Specifically, the virtual neutral line module 20 includes: a first inductor L1, a second inductor L2, a third inductor L3, a fourth inductor L4, a fifth inductor L5, a sixth inductor L6, and three magnetic cores. Wherein, the first inductor L1 and the second inductor L2 share a magnetic core; the third inductor L3 and the fourth inductor L4 share a magnetic core; the fifth inductor L5 and the sixth inductor L6 share a magnetic core.

The first inductance L1, the third inductance L3, and the fifth inductance L5 adopt a star connection manner. Specifically, the opposite end of the first inductor L1, the third inductor L3, and the fifth inductor L5 are respectively connected to the one-phase output voltage of the AC output module 10, and the first inductor The terminal with the same name of L1, the terminal with the same name of the third inductor L3 and the terminal with the same name of the fifth inductor L5 are short-circuited as the output terminal of the virtual neutral line module 20 and connected to the common midpoint of the power factor correction module 30 .

The second inductance L2, the fourth inductance L4, and the sixth inductance L6 are connected in a delta manner. Specifically, the opposite name terminal of the second inductor L2 is connected to the same name terminal of the fourth inductor L4; the different name terminal of the fourth inductor L4 is connected to the same name terminal of the sixth inductor L6; the sixth inductor The opposite terminal of L6 is connected to the same terminal of the second inductor L2.
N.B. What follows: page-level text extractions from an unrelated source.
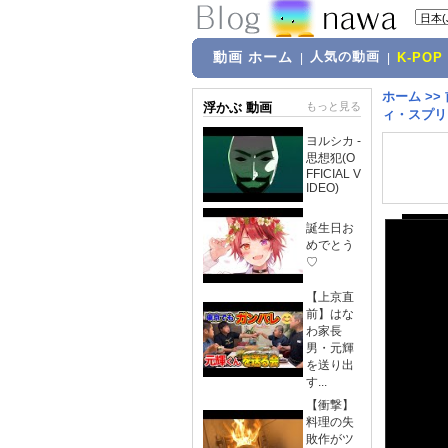
動画 ホーム
人気の動画
|
|
K-POP
ホーム
>>
浮かぶ 動画
もっと見る
ィ・スプリ
ヨルシカ -
思想犯(O
FFICIAL V
IDEO)
誕生日お
めでとう
♡
【上京直
前】はな
わ家長
男・元輝
を送り出
す...
【衝撃】
料理の失
敗作がツ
The virtual neutral line module 20 is used to generate a virtual neutral line to provide a common neutral point for the power factor correction module 30 . The common midpoint is the center of gravity of the three-phase voltage vector, and its potential is equal to the potential of point N of the remote power plant, which is a virtual neutral line inside the high-voltage DC UPS.

Referring to FIG. 3 , it is a structural diagram of a second implementation manner of the virtual neutral line module 20 provided by the embodiment of the present invention. The virtual neutral module 20 shown in FIG. 3 is suitable for the case where the AC output module 10 outputs three-phase AC voltage.
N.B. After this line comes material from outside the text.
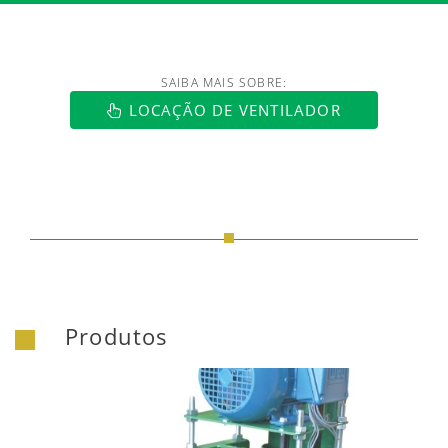
SAIBA MAIS SOBRE:
LOCAÇÃO DE VENTILADOR
Produtos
As shown in FIG. 3 , the virtual neutral line module 20 is the same as the implementation shown in FIG. 2 in that it also includes six inductors and three magnetic cores, and the six inductors share one magnetic core in pairs.

Specifically, the virtual neutral line module 20 includes: a seventh inductor L7, an eighth inductor L8, a ninth inductor L9, a tenth inductor L10, an eleventh inductor L11, a twelfth inductor L12, and three magnetic cores. Wherein, the seventh inductor L7 and the eighth inductor L8 share a magnetic core; the ninth inductor L9 and the tenth inductor L10 share a magnetic core; the eleventh inductor L11 and the twelfth inductor L12 share a magnetic core.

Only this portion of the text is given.